O Ministério Público do Estado do Ceará (MPCE), através das Promotorias de Justiça de Barbalha, Brejo Santo e Juazeiro do Norte, ajuizou Ações Civis Públicas com pedidos de tutela de urgência requerendo a suspensão dos pagamentos de honorários contratuais em favor dos escritórios Ferraz & Oliveira Advogados Associados, Queiroz Cavalcanti Advocacia, Henrique Carvalho Advogados e Lima, Marinho, Pontes e Vasconcellos Advogados, contratados para atuar em ações referentes à complementação do então Fundo de Manutenção e Desenvolvimento do Ensino Fundamental e de Valorização do Magistério (FUNDEF). Juntos, os valores chegam a R$ 27.753.181,29, a serem retirados da verba que iria para a educação.

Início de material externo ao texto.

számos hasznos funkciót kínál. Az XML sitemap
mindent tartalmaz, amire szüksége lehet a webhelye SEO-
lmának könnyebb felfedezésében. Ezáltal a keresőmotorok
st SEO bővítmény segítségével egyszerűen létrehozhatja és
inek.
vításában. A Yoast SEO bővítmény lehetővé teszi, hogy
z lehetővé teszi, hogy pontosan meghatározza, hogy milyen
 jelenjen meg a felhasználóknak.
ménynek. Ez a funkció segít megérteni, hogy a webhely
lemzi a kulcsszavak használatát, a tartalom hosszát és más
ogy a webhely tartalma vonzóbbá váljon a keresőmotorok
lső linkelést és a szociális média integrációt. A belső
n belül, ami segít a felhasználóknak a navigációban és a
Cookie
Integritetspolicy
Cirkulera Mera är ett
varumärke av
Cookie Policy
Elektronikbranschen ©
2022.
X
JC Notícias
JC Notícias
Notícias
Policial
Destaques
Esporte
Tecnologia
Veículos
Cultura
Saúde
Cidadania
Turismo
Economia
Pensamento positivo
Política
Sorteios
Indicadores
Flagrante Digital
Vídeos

De acordo com os Promotores de Justiça Klecyus Weyne de Oliveira Costa e Francisco das Chagas da Silva, titulares da 1ª e da 3ª Promotorias de Justiça da Comarca de Barbalha, Muriel Vasconcelos Damasceno, titular da 2ª Promotoria de Justiça da Comarca de Brejo Santo, e José Silderlandio do Nascimento, titular da 7ª Promotoria de Justiça de Juazeiro do Norte, os três Municípios contrataram, entre os anos de 2006 e 2007, sem licitação e sem procedimento prévio de inexigibilidade, o escritório Ferraz & Oliveira Advogados Associados, com sede em Recife (PE). O escritório citado contratou os três outros: Queiroz Cavalcanti Advocacia, também de Recife, Henrique Carvalho Advogados e Lima, Marinho, Pontes e Vasconcellos Advogados, estes últimos com sede em Maceió (AL).

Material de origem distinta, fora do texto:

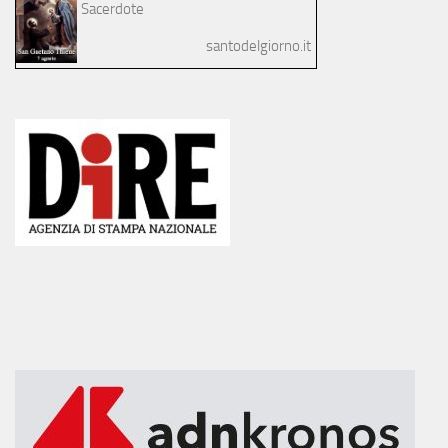
Sacerdote
santodelgiorno.it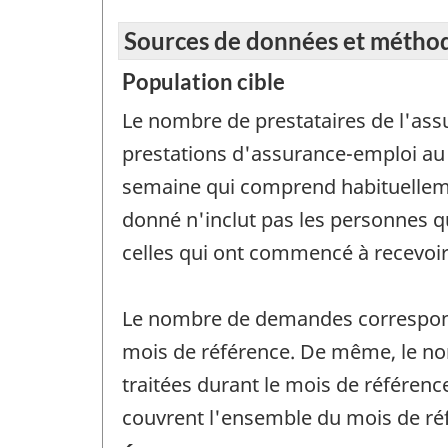
Sources de données et métho
Population cible
Le nombre de prestataires de l'ass
prestations d'assurance-emploi au c
semaine qui comprend habituelleme
donné n'inclut pas les personnes q
celles qui ont commencé à recevoir
Le nombre de demandes correspond 
mois de référence. De même, le no
traitées durant le mois de référenc
couvrent l'ensemble du mois de ré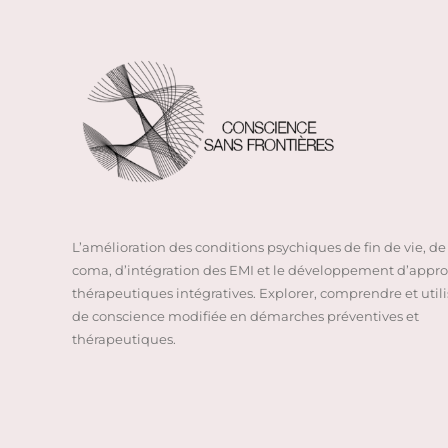
L’amélioration des conditions psychiques de fin de vie, de 
coma, d’intégration des EMI et le développement d’appr
thérapeutiques intégratives. Explorer, comprendre et utilis
de conscience modifiée en démarches préventives et
thérapeutiques.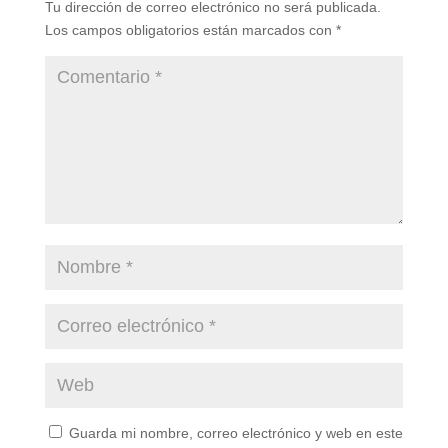
Tu dirección de correo electrónico no será publicada.
Los campos obligatorios están marcados con
*
Guarda mi nombre, correo electrónico y web en este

A ação ajuizada pelos escritórios foi julgada procedente e a União condenada a pagar aos três municípios a diferença do FUNDEF: R$ 30.690.144,26 para Barbalha; R$ 17.349.864,33 para Brejo Santo; e R$ 121.377.065,64 a Juazeiro do Norte. Desse valor total, R$ 27.753.181,29 foram reservados aos advogados, através de precatórios, para pagamento de honorários contratuais. Além desse valor destacado, os escritórios vão receber ainda R$ 1.694.170,74 referentes aos honorários sucumbenciais custeados pela União.

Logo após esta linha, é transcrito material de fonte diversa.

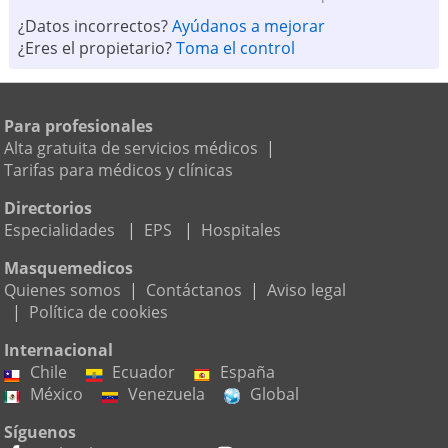
¿Datos incorrectos?
Ayúdanos a mejorar
¿Eres el propietario?
Toma el control
Para profesionales
Alta gratuita de servicios médicos
|
Tarifas para médicos y clínicas
Directorios
Especialidades
|
EPS
|
Hospitales
Masquemedicos
Quienes somos
|
Contáctanos
|
Aviso legal
|
Política de cookies
Internacional
Chile
Ecuador
España
México
Venezuela
Global
Síguenos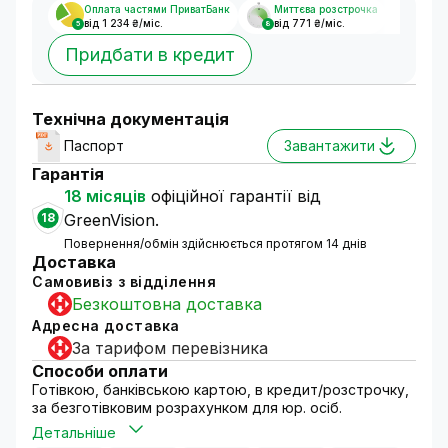
Оплата частями ПриватБанк
Миттєва розстрочка
від 1 234 ₴/міс.
від 771 ₴/міс.
5
8
Придбати в кредит
Технічна документація
Паспорт
Завантажити
Гарантія
18 місяців
офіційної гарантії від
18
GreenVision.
Повернення/обмін здійснюється протягом 14 днів
Доставка
Самовивіз з відділення
Безкоштовна доставка
Адресна доставка
За тарифом перевізника
Способи оплати
Готівкою, банківською картою, в кредит/розстрочку,
за безготівковим розрахунком для юр. осіб.
Детальніше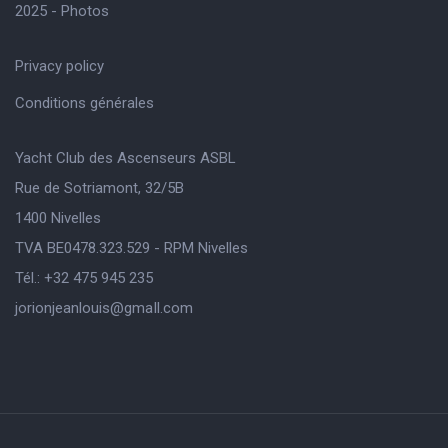
2025 - Photos
Privacy policy
Conditions générales
Yacht Club des Ascenseurs ASBL
Rue de Sotriamont, 32/5B
1400 Nivelles
TVA BE0478.323.529 - RPM Nivelles
Tél.: +32 475 945 235
jorionjeanlouis@gmaIl.com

Nas Ações Civis Públicas, o MPCE aponta uma série de irregularidades. Apesar dos contratos mencionarem que as contratações decorriam de inexigibilidade de licitação, foi constatado que, na verdade, tratou-se de contratação direta, ilegal e clandestina, configurando verdadeira contratação particular, sem previsão de cláusulas obrigatórias típicas de contratos públicos, em que os órgãos de fiscalização não tiveram conhecimento da existência dos contratos.
Para os representantes do MPCE, diante das irregularidades apontadas, o pagamento dos honorários contratuais causaria considerável perda nos investimentos em educação do município, razão pela qual requereram, em sede de liminar, a suspensão do pagamento destinado aos advogados e, no mérito, como pedido principal, a declaração da nulidade do contrato celebrado.